# Miserable in marriage



## keep-on-keepin-on (Nov 29, 2012)

So this is my first time on one of these but i am so miserable in my marriage right now. And i can take responsibility for the most of it. I make poor choices in men and then lose interest in them once i realize i can't "fix" them. My first husband and father of my son, died in a car accident after years of infidelity and drug abuse that i constantly denied and tried to fix. Eventually, shortly prior to his death, i just gave up on him and didnt' speak to him even though we lived in the same house. I then went on to marry "his total opposite"...and ended up with a man-child. He does nothing for himself and is only happy when i am babying him or coddling him and when i am not, he pouts. he has held down a job for the last year (for the first time in our 7 yr relationship) and seems to think this is some grand thing he is doing. I make more money than he and i do everything around the house..he doesn't even know how to use a laundry hamper or a garbage can! my 12 yr old son is more responsible. I have told him i did my son a huge disservice by choosing him as a male role model. His laziness and selfishness are creating resentment for me. Someone help!


----------



## Emerald (Aug 2, 2012)

Hi & welcome 

Does he have any good qualities?

Are you in love with him?


----------



## KathyBatesel (Apr 26, 2012)

keep-on-keepin-on said:


> So this is my first time on one of these but i am so miserable in my marriage right now. And i can take responsibility for the most of it. I make poor choices in men and then lose interest in them once i realize i can't "fix" them. My first husband and father of my son, died in a car accident after years of infidelity and drug abuse that i constantly denied and tried to fix. Eventually, shortly prior to his death, i just gave up on him and didnt' speak to him even though we lived in the same house. I then went on to marry "his total opposite"...and ended up with a man-child. He does nothing for himself and is only happy when i am babying him or coddling him and when i am not, he pouts. he has held down a job for the last year (for the first time in our 7 yr relationship) and seems to think this is some grand thing he is doing. I make more money than he and i do everything around the house..he doesn't even know how to use a laundry hamper or a garbage can! my 12 yr old son is more responsible. I have told him i did my son a huge disservice by choosing him as a male role model. His laziness and selfishness are creating resentment for me. Someone help!

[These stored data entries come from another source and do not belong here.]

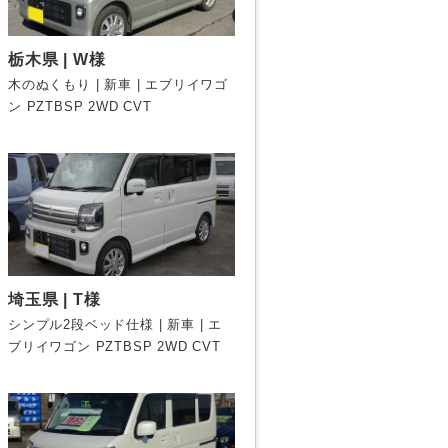
栃木県 | W様
木のぬくもり | 新車 | エブリイワゴ
ン PZTBSP 2WD CVT
埼玉県 | T様
シンプル2段ベッド仕様 | 新車 | エ
ブリイワゴン PZTBSP 2WD CVT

You lack respect for him and he knows it. If you're not ready to leave the relationship, consider adopting a positive approach to encourage him to strive for more. The fact that he has held a job for a year after 6 years of not doing so IS a huge achievement! Praise him and treat him like the man-child that he is. Make your praise something he WANTS to strive for instead of breaking him down emotionally with criticism that's likely to make him feel weaker and fearful of taking on new challenges.


----------



## keep-on-keepin-on (Nov 29, 2012)

emerald: yes i do still love him and he is very loyal, no cheating, etc.

and kathybatesel: i know it sounds silly that i have never thought about it b4, but i have not and i believe you are correct. My lack of respect shines thru any time i talk to him. Maybe if i work on this, he won't be so needy?

thanks for the feedback!


----------



## *LittleDeer* (Apr 19, 2012)

Start by going to Individual counselling.

Then tell your H that a requirement of staying married is that he attend marriage counselling and really start to make a massive effort to improve himself.

If he refuses then follow through and divorce and do it now while he has a job.

Then continue with Individual counselling.

Good luck. Lifes to short to waste.


----------